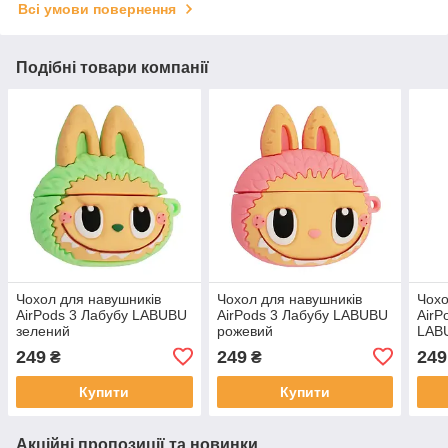
Всі умови повернення
Подібні товари компанії
Чохол для навушників
Чохол для навушників
Чохо
AirPods 3 Лабубу LABUBU
AirPods 3 Лабубу LABUBU
AirP
зелений
рожевий
LAB
249
249
249
₴
₴
Купити
Купити
Акційні пропозиції та новинки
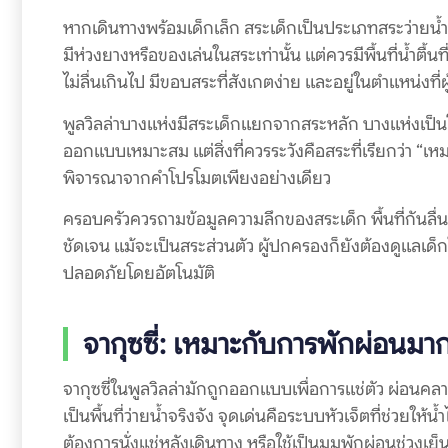
หากเดินทางพร้อมเด็กเล็ก สระเด็กเป็นประเภทสระว่ายน้ำ
มีห่วงยางหรือของเล่นในสระเท่านั้น แต่ควรมีพื้นที่น้ำตื้
ไม่ลื่นเกินไป มีขอบสระที่สังเกตง่าย และอยู่ในตำแหน่งท
พูลวิลล่าบางแห่งมีสระเด็กแยกจากสระหลัก บางแห่งเป็นโซ
ออกแบบเหมาะสม แต่สิ่งที่ควรระวังคือสระที่เรียกว่า “เห
พิจารณาจากคำโปรโมตเพียงอย่างเดียว
ครอบครัวควรถามข้อมูลความลึกของสระเด็ก พื้นที่กันลื่น
ชัดเจน แม้จะเป็นสระส่วนตัว ผู้ปกครองก็ยังต้องดูแลเด็
ปลอดภัยโดยอัตโนมัติ
จากุซซี่: เหมาะกับการพักผ่อนมาก
จากุซซี่ในพูลวิลล่ามักถูกออกแบบเพื่อการแช่ตัว ผ่อนคล
เป็นพื้นที่ว่ายน้ำจริงจัง จุดเด่นคือระบบหัวเจ็ตที่ช่วยให้
ต้องการนั่งแช่หลังเดินทาง หรือใช้เป็นมุมพักผ่อนช่วงเย็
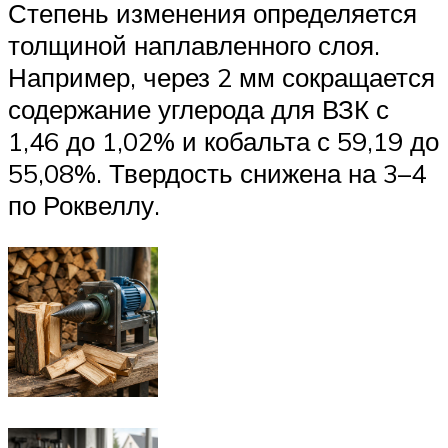
Степень изменения определяется
толщиной наплавленного слоя.
Например, через 2 мм сокращается
содержание углерода для ВЗК с
1,46 до 1,02% и кобальта с 59,19 до
55,08%. Твердость снижена на 3–4
по Роквеллу.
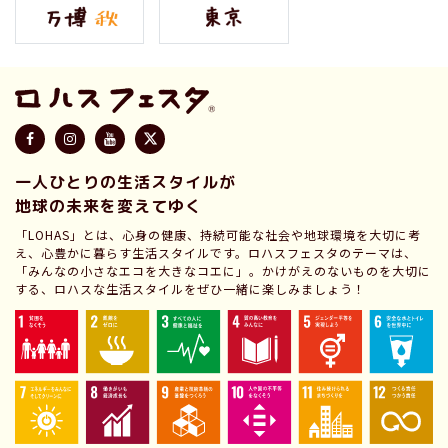
一人ひとりの生活スタイルが
地球の未来を変えてゆく
「LOHAS」とは、心身の健康、持続可能な社会や地球環境を大切に考
え、心豊かに暮らす生活スタイルです。ロハスフェスタのテーマは、
「みんなの小さなエコを大きなコエに」。かけがえのないものを大切に
する、ロハスな生活スタイルをぜひ一緒に楽しみましょう！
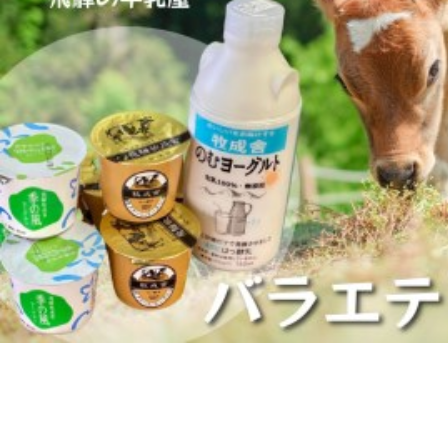
よく見られている返礼品
ふるさと納税徹底比較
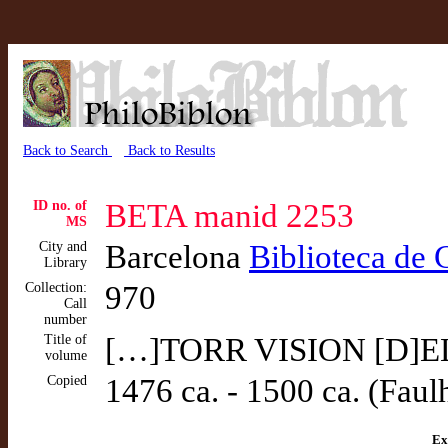
Back to Search
Back to Results
ID no. of
BETA manid 2253
MS
City and
Barcelona
Biblioteca de 
Library
Collection:
970
Call
number
Title of
[…]TORR VISION [D]EL
volume
Copied
1476 ca. - 1500 ca. (Faul
Ex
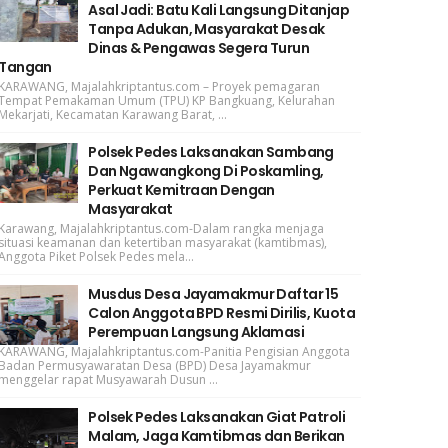
Asal Jadi: Batu Kali Langsung Ditanjap
Tanpa Adukan, Masyarakat Desak
Dinas & Pengawas Segera Turun
Tangan
KARAWANG, Majalahkriptantus.com – Proyek pemagaran
Tempat Pemakaman Umum (TPU) KP Bangkuang, Kelurahan
Mekarjati, Kecamatan Karawang Barat, ...
Polsek Pedes Laksanakan Sambang
Dan Ngawangkong Di Poskamling,
Perkuat Kemitraan Dengan
Masyarakat
Karawang, Majalahkriptantus.com-Dalam rangka menjaga
situasi keamanan dan ketertiban masyarakat (kamtibmas),
Anggota Piket Polsek Pedes mela...
Musdus Desa Jayamakmur Daftar 15
Calon Anggota BPD Resmi Dirilis, Kuota
Perempuan Langsung Aklamasi
KARAWANG, Majalahkriptantus.com-Panitia Pengisian Anggota
Badan Permusyawaratan Desa (BPD) Desa Jayamakmur
menggelar rapat Musyawarah Dusun ...
Polsek Pedes Laksanakan Giat Patroli
Malam, Jaga Kamtibmas dan Berikan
++++++++
Quote exactly the lines from the line that contains "[…]TORR VISION [D]EL" through the last line of the listing, please, leaving out all pictures.

* Task output *
[…]TORR VISION [D]EL
volume
Copied
1476 ca. - 1500 ca. (Faul
Ex
Asal Jadi: Batu Kali Langsung Ditanjap
Tanpa Adukan, Masyarakat Desak
Dinas & Pengawas Segera Turun
Tangan
KARAWANG, Majalahkriptantus.com – Proyek pemagaran
Tempat Pemakaman Umum (TPU) KP Bangkuang, Kelurahan
Mekarjati, Kecamatan Karawang Barat, ...
Polsek Pedes Laksanakan Sambang
Dan Ngawangkong Di Poskamling,
Perkuat Kemitraan Dengan
Masyarakat
Karawang, Majalahkriptantus.com-Dalam rangka menjaga
situasi keamanan dan ketertiban masyarakat (kamtibmas),
Anggota Piket Polsek Pedes mela...
Musdus Desa Jayamakmur Daftar 15
Calon Anggota BPD Resmi Dirilis, Kuota
Perempuan Langsung Aklamasi
KARAWANG, Majalahkriptantus.com-Panitia Pengisian Anggota
Badan Permusyawaratan Desa (BPD) Desa Jayamakmur
menggelar rapat Musyawarah Dusun ...
Polsek Pedes Laksanakan Giat Patroli
Malam, Jaga Kamtibmas dan Berikan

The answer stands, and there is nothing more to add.